* [Work order] Run through the records and show each line that includes the string "Boucle".

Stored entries
Segment Open

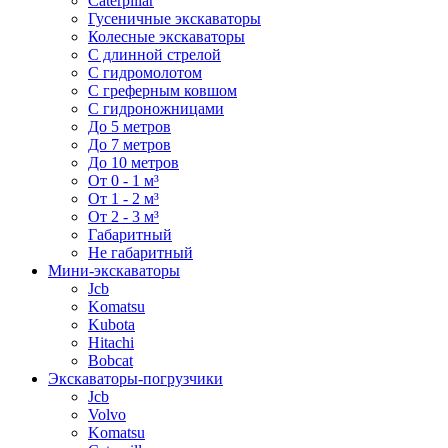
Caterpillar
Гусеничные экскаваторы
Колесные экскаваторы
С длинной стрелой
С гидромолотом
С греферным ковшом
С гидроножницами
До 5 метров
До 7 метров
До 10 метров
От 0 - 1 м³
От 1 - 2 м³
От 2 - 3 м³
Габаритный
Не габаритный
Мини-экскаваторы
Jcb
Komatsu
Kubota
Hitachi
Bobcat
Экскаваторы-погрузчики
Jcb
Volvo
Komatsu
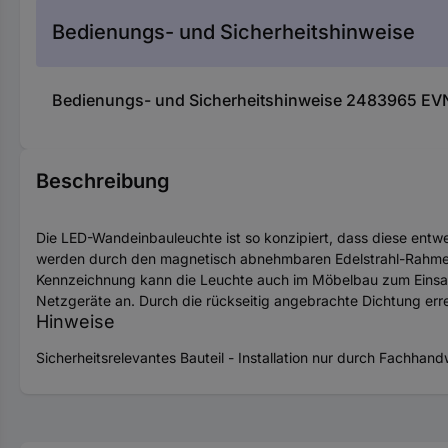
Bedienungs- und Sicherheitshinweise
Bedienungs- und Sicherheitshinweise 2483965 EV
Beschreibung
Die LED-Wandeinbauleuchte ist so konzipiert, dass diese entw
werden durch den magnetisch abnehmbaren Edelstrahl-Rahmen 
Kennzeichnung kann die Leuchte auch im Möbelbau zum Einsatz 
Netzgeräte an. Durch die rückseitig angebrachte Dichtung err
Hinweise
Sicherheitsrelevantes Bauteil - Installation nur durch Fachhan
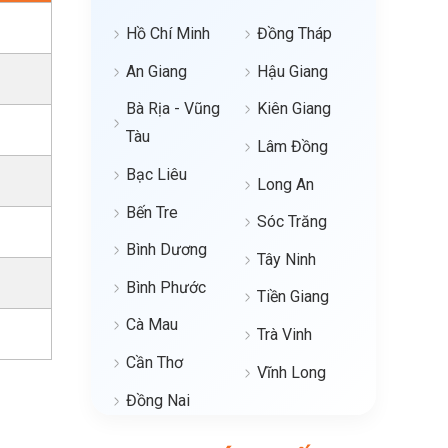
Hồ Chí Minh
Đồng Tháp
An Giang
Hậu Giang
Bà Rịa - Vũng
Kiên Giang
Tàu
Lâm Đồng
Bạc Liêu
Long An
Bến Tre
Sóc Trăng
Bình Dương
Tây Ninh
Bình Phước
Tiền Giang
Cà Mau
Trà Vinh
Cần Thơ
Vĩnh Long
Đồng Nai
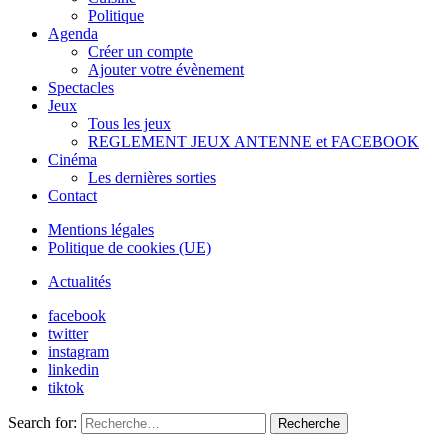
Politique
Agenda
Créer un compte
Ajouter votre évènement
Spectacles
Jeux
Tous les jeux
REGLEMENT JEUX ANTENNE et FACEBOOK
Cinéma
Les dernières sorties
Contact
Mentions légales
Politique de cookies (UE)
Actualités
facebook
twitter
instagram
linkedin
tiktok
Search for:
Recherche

Segment Closed
Segment Open

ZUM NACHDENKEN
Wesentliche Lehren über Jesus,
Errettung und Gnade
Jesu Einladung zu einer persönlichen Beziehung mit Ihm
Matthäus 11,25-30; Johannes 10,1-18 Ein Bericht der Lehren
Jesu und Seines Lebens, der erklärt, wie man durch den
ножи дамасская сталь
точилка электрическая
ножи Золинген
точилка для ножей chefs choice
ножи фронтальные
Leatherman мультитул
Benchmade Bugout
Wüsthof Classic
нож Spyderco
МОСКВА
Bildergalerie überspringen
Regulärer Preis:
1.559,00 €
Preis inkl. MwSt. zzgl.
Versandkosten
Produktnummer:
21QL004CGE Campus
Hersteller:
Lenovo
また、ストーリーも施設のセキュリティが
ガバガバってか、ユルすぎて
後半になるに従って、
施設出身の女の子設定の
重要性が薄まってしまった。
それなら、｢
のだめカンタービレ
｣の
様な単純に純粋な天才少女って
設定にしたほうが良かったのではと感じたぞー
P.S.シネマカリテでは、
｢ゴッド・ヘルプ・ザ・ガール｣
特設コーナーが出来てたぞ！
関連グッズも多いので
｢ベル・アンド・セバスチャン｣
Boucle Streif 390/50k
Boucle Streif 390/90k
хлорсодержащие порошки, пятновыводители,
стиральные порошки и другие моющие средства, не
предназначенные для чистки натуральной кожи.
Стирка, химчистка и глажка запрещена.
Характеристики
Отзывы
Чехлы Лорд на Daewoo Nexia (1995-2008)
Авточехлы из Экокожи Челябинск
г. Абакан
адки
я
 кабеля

Segment Closed
Segment Open

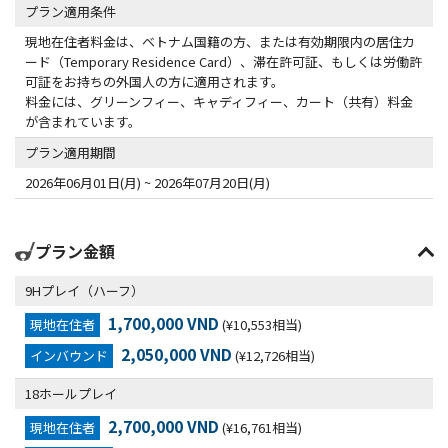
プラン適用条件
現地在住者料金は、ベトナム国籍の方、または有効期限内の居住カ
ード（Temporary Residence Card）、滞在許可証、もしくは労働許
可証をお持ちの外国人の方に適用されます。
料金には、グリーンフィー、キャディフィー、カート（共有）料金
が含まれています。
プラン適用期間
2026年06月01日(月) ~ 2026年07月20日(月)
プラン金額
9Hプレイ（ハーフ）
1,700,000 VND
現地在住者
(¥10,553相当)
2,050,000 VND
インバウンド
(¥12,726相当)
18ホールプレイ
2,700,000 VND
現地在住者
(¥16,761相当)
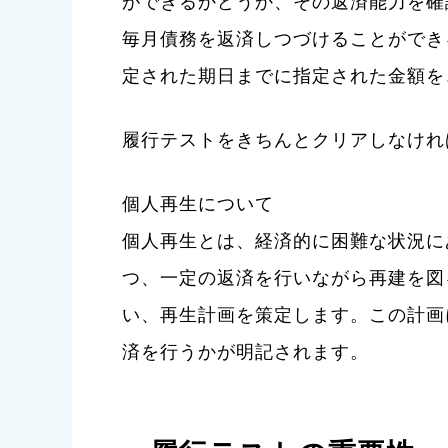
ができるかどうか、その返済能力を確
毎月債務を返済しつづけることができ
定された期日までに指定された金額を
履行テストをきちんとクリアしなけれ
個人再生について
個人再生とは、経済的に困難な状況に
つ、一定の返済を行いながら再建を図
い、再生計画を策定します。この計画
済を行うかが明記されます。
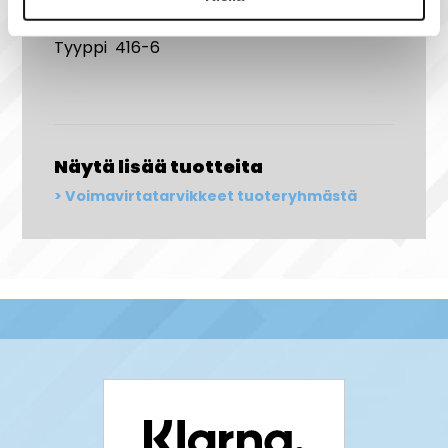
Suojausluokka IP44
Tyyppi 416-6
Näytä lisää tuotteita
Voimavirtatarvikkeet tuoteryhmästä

Segment Closed

* [Solution for this task]
Boucle Streif 390/50k
Boucle Streif 390/90k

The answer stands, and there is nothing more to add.